Layton made the film in mostly documentary format and it is an awkward but compelling viewing experience. Parker plays himself. At 72, he still runs Find Anyone Investigations and keeps a keen eye on developments in the search for the truth about Barclay. Cinemagoers who telephone the filmmakers claiming to have new information are passed on to him and he believes one such caller could yet produce the vital clue.
From his office in Texas, he answers the two questions that seem to sum up everything about this extraordinary case: does he know what really happened to Nicholas in 1994 and will this ever be established in the courts?
“I am not positive, not 100 per cent,” he replies. “But the circumstantial evidence is pretty overwhelming. I am sure something happened. But what I suspect that was, I cannot prove.”
And the chances of proving what he so strongly believes? “It could happen, if only we could find the body and there is evidence, such as DNA that can last for years and years.

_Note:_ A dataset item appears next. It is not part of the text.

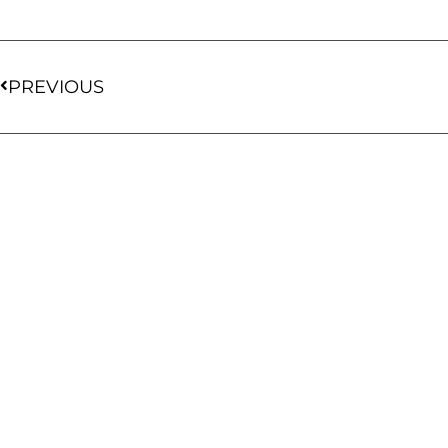
PREVIOUS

I remain hopeful.”
Questions persist about how Bourdin pulled off the identity theft, especially given the differences of appearance. “Really, Nicholas was a true changeling,” says Parker. “One day he could look like a hoodlum from a gang, the next day a rock star.”
As for Bourdin, the author of an estimated 500 impersonations, he initially resumed his life as a serial impostor. He purported to be a teenager orphaned by the 2004 Madrid bombings. In the French Alps, he assumed the identity of a boy missing since 1996.
Finally, in 2005, he vowed never again to pass himself off as someone else. He is now 38, married with three children and seems to frequent Twitter. But as one woman responding to the tweets asked: “What if it’s not really him – an imposter of an imposter?”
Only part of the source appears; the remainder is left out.